La spécialiste a fait faire, aux États-Unis, un test pour la babésiose qui « doit encore être validé, c’est pour ça qu’il est considéré encore comme un test de recherche ». Elle lui a aussi prescrit un antiparasitaire utilisé dans le traitement de la malaria « à très petites doses pour confirmer le diagnostic [de la babésiose] ».

Elle l’a ensuite revue à quelques reprises et lui a prescrit d’autres médicaments à « des doses très, très, très progressives ».

Certains de ses symptômes venaient des maladies identifiées, et d’autres de « herx » passagers provoqués par les médicaments, a indiqué la Dre Michaud. Une réaction de Herxheimer (« herx ») est une réaction à un traitement, notamment antibiotique.

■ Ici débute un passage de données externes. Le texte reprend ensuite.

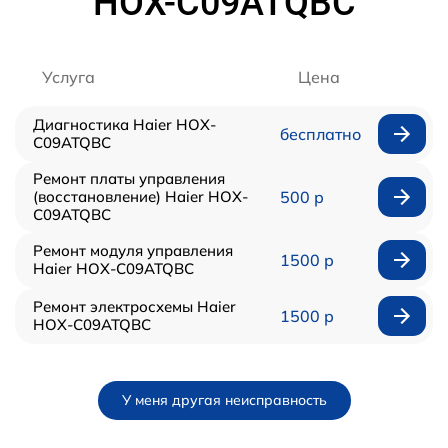
HOX-C09ATQBC
Услуга
Цена
Диагностика Haier HOX-
бесплатно
C09ATQBC
Ремонт платы управления
(восстановление) Haier HOX-
500 р
C09ATQBC
Ремонт модуля управления
1500 р
Haier HOX-C09ATQBC
Ремонт электросхемы Haier
1500 р
HOX-C09ATQBC
У меня другая неисправность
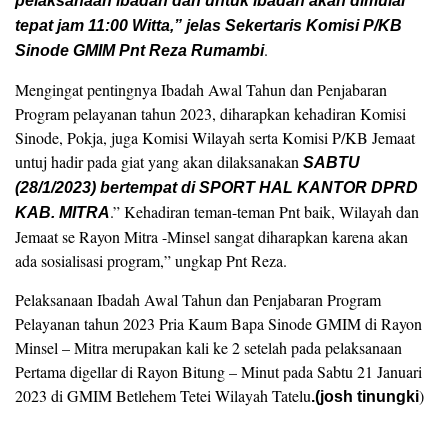
pelaksanaan ibadah dan untuk ibadah akan dimulai
tepat jam 11:00 Witta,” jelas Sekertaris Komisi P/KB
.
Sinode GMIM Pnt Reza Rumambi
Mengingat pentingnya Ibadah Awal Tahun dan Penjabaran
Program pelayanan tahun 2023, diharapkan kehadiran Komisi
Sinode, Pokja, juga Komisi Wilayah serta Komisi P/KB Jemaat
untuj hadir pada giat yang akan dilaksanakan
SABTU
(28/1/2023) bertempat di SPORT HAL KANTOR DPRD
.” Kehadiran teman-teman Pnt baik, Wilayah dan
KAB. MITRA
Jemaat se Rayon Mitra -Minsel sangat diharapkan karena akan
ada sosialisasi program,” ungkap Pnt Reza.
Pelaksanaan Ibadah Awal Tahun dan Penjabaran Program
Pelayanan tahun 2023 Pria Kaum Bapa Sinode GMIM di Rayon
Minsel – Mitra merupakan kali ke 2 setelah pada pelaksanaan
Pertama digellar di Rayon Bitung – Minut pada Sabtu 21 Januari
2023 di GMIM Betlehem Tetei Wilayah Tatelu
)
.(josh tinungki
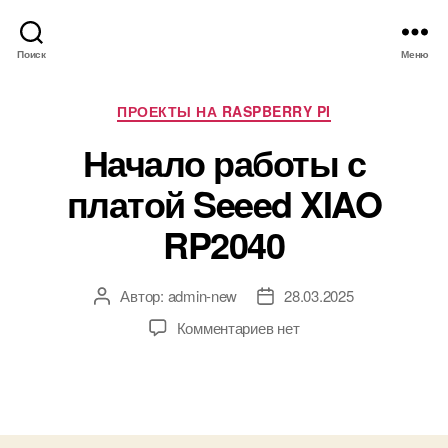
Поиск
Меню
Р
ПРОЕКТЫ НА RASPBERRY PI
у
Начало работы с
б
р
платой Seeed XIAO
и
к
RP2040
и
Автор:
admin-new
28.03.2025
А
Д
в
а
к
Комментариев
нет
т
т
з
о
а
а
р
з
п
з
а
и
а
п
с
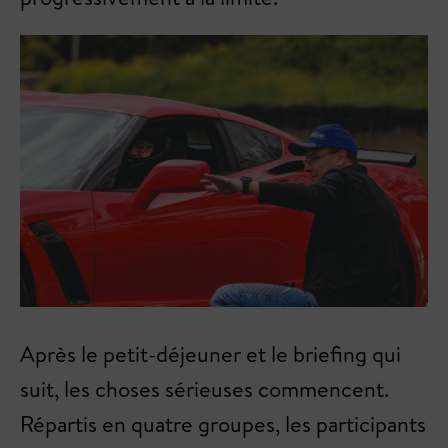
Après le petit-déjeuner et le briefing qui
suit, les choses sérieuses commencent.
Répartis en quatre groupes, les participants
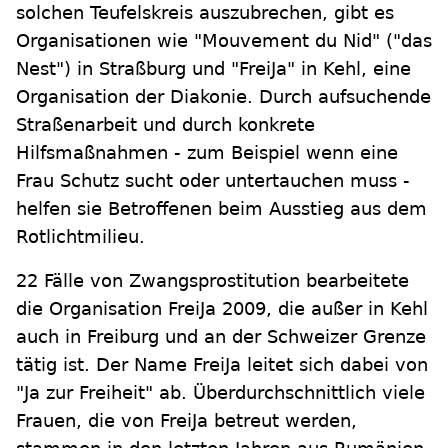
solchen Teufelskreis auszubrechen, gibt es
Organisationen wie "Mouvement du Nid" ("das
Nest") in Straßburg und "FreiJa" in Kehl, eine
Organisation der Diakonie. Durch aufsuchende
Straßenarbeit und durch konkrete
Hilfsmaßnahmen - zum Beispiel wenn eine
Frau Schutz sucht oder untertauchen muss -
helfen sie Betroffenen beim Ausstieg aus dem
Rotlichtmilieu.
22 Fälle von Zwangsprostitution bearbeitete
die Organisation FreiJa 2009, die außer in Kehl
auch in Freiburg und an der Schweizer Grenze
tätig ist. Der Name FreiJa leitet sich dabei von
"Ja zur Freiheit" ab. Überdurchschnittlich viele
Frauen, die von FreiJa betreut werden,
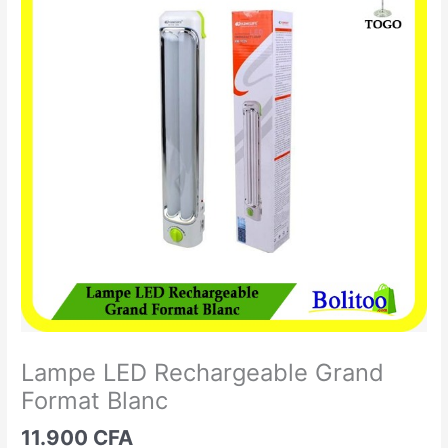
LED
Rechargeable
Grand
Format
Blanc
Lampe LED Rechargeable Grand
Format Blanc
11.900
CFA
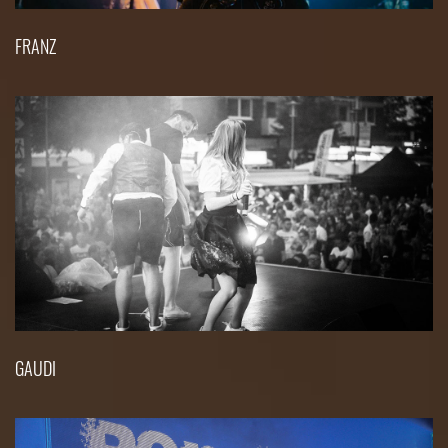
FRANZ
GAUDI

La Dre Michaud a rencontré la jeune femme en visioconférence le 6 septembre, « bouleversée » qu’un message urgent laissé quatre jours auparavant lui ait échappé. « Va à l’urgence ! », lui a-t-elle dit, en plus d’interrompre deux traitements antibiotiques.

Le 6 septembre est aussi la journée où Mme Champagne a demandé à son frère comment faire un nœud avec ses cordes d’escalade – épisode pour lequel sa mère l’a amenée à l’Institut universitaire en santé mentale Douglas.

La patiente a décliné l’offre de passer la nuit à l’unité d’hospitalisation brève, rattachée aux urgences, mais a été recommandée pour un suivi psychiatrique rapide, a témoigné le psychiatre de garde ce soir-là, le DEduardo Chachamovich. Le suivi était marqué P1, la plus haute priorité, à effectuer entre 24 et 72 heures.

« Comment peut-on expliquer [que ce suivi] ait pris 13 jours ? », a demandé le père d’Amélie Champagne, en référence à un appel reçu après la mort de sa fille.

Cette question sera abordée plus tard, lors du témoignage de représentants de centres de santé, a-t-on entendu à l’audience publique.

L’histoire jusqu’ici

11 septembre 2022

Amélie Champagne, 22 ans, se donne la mort peu après avoir visité deux urgences psychiatriques et fait une première tentative de suicide. Elle souffrait depuis des années de multiples symptômes semblables à ceux de la maladie de Lyme.

27 septembre 2022

Deux semaines après cette mort tragique, la coroner en chef du Québec ordonne une enquête publique.

11 décembre 2023

Les audiences débutent avec les témoignages de proches et d’un médecin de famille. Elles se poursuivent avec les témoignages de médecins spécialisés dans la maladie de Lyme et de psychiatres de l’Institut universitaire en santé mentale Douglas.